Still, there were relations of things to be considered. There were people at home, and it would not do.

Then, just as he turned to refuge the woman who sat looking at him, the curtains parted again and a face appeared. It was the face of a woman, not of the world about him. It was some accident, some sinister, unexampled happening, which had brought the face to the surroundings. It gave to the wavering man a new idea of this world of shame and sin, and it may have been the deciding ounce.

CHAPTER XVI.

THE REALLY UGLY DUCKLING.

He turned, to the woman across the table: "All right; I will stay."

I am but telling the story of a man of whose life from this time for two years I know but little. He was always reticent about these years, yet always said he had no occasion to regret them. With the life's outlines, though, with what it really was, aside from details, I became, in a degree, familiar.

What does the average person in one class know of the life in another? There are "classes," certainly, with great bars between them here, though this is a republic, and all men and women are supposed to be free and equal and alike in most things. There are lower and wider grades of existence, such that the story of them may never be told save in patch-work or by inference, yet which have as full a history, and where there are loves and hates and hopes and despairs as deep as are ever felt in the mass where the creed-teachers and Mrs. Grundy and the legislatures are greater factors.

And of this more reckless, hopeless people Harlson learned much. With them he was; of them he could never fully be. The extent to which a man is permanently defiled by pitch-touching cannot, of course, be known. It depends upon the pitch and upon the man. It was not a quiet life the young man led! On the contrary, it was a very feverish one, for he labored hard in the office by day—he never for an instant abandoned his ambitions and his plans—and at night he drifted into the land where were warmth and light and lawlessness. He had his duty there, such as it might be, for he was both a gambler and a protector, and, young as he was, callow as he was, within a year he had become one in demand, no trifler at the table, and an object of rivalry among those whose regard means fee of body and of soul. He, himself, at that time, did not appreciate the remarkable nature of his changing. So rapidly he aged in knowledge of all undercurrents that he passed into full maturity without a comprehension of the change. It is said that some Indians teach their children to swim, not by repeated gentle lessons, but by throwing them into a deep stream recklessly, saving them only at the last moment. So had some power hurled Grant Harlson into the black waters, and he had not drowned, and had taken rank among strong swimmers.
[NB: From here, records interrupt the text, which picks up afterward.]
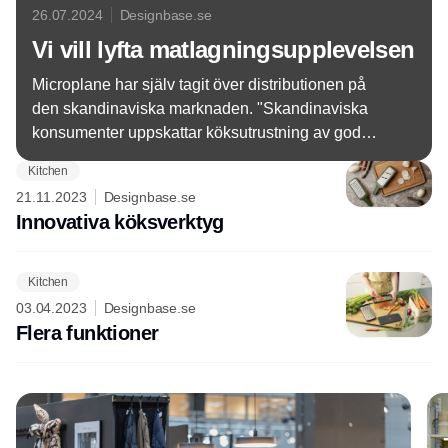
26.07.2024
Designbase.se
Vi vill lyfta matlagningsupplevelsen
Microplane har själv tagit över distributionen på
den skandinaviska marknaden. "Skandinaviska
konsumenter uppskattar köksutrustning av god
kvalitet, och efterfrågan på premiumprodukter är
Kitchen
hög, och detta är den bästa marknadsmiljön för
21.11.2023
Designbase.se
varumärken som Microplane", säger Marcin
Innovativa köksverktyg
Ziomek, general manager för Microplane i Europa.
Kitchen
03.04.2023
Designbase.se
Flera funktioner
Annons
It is, as I have said, difficult to write intelligently of this portion of this man's life. I want to do him justice, for I have always cared for him; yet, from the conventional point of view, at least, nothing can excuse his lapse at this one time. He should have continued starving, I suppose, as have so many others, and have either died or won, as they did, instead of tasting all that is denied, and gaining much knowledge of the world, of much use in the future, all at the expense, perhaps, of that purity attaching to certain ignorances, as much in the man as the woman, since between the sexes all things are relative.
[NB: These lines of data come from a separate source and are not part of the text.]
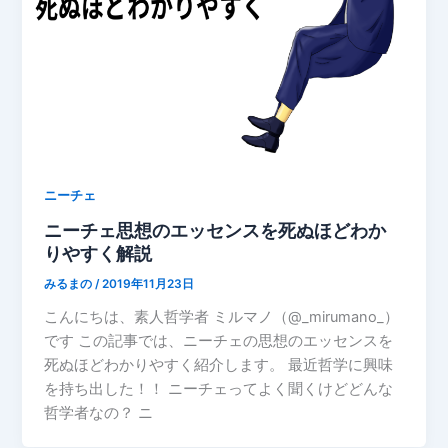
ニーチェ
ニーチェ思想のエッセンスを死ぬほどわか
りやすく解説
みるまの
/
2019年11月23日
こんにちは、素人哲学者 ミルマノ（@_mirumano_）
です この記事では、ニーチェの思想のエッセンスを
死ぬほどわかりやすく紹介します。 最近哲学に興味
を持ち出した！！ ニーチェってよく聞くけどどんな
哲学者なの？ ニ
There were enough odd things in this most odd career. There were friendships and feuds with those who were of the lower multitude morally, but who were politicians and had their followings. There were romances of the order which makes the story of Dumas such a success upon the stage, and risks and escapes enough to satisfy the hungriest of romance-readers. It was all grotesque in its grim reality, and the young man did not know it. He was an unconscious desperado, and the odd thing about it all was the ease with which he led the double life.